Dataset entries
[Start of section]

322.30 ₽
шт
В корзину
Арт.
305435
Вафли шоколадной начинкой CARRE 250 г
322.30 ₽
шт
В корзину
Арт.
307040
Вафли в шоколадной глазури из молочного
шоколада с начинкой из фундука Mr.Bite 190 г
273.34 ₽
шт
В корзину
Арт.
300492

[End of section]
[Start of section]

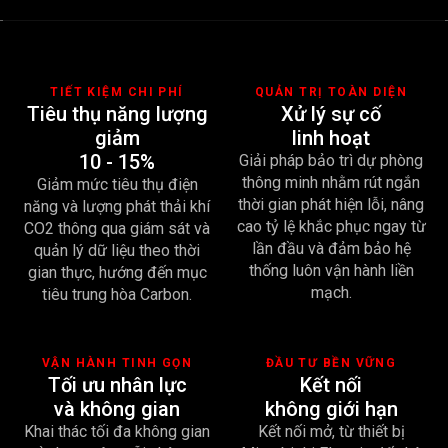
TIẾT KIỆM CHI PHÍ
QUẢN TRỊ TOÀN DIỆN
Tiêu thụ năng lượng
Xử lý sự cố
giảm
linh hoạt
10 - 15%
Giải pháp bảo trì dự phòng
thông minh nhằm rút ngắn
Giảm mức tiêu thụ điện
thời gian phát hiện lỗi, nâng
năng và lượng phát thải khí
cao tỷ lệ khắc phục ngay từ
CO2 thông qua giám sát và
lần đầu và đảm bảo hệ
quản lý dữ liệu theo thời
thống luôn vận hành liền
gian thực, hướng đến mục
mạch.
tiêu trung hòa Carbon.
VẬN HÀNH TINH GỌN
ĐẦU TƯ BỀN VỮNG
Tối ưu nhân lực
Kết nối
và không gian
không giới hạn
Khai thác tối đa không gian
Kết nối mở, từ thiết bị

[End of section]

## DIRECTIONS FOR THIS TASK
Only the lines above starting at the line that holds "không giới hạn" and ending at the line that holds "Kết nối mở, từ thiết bị" are to be repeated, exactly and in full.

## SOLVED EXERCISE
không giới hạn
Khai thác tối đa không gian
Kết nối mở, từ thiết bị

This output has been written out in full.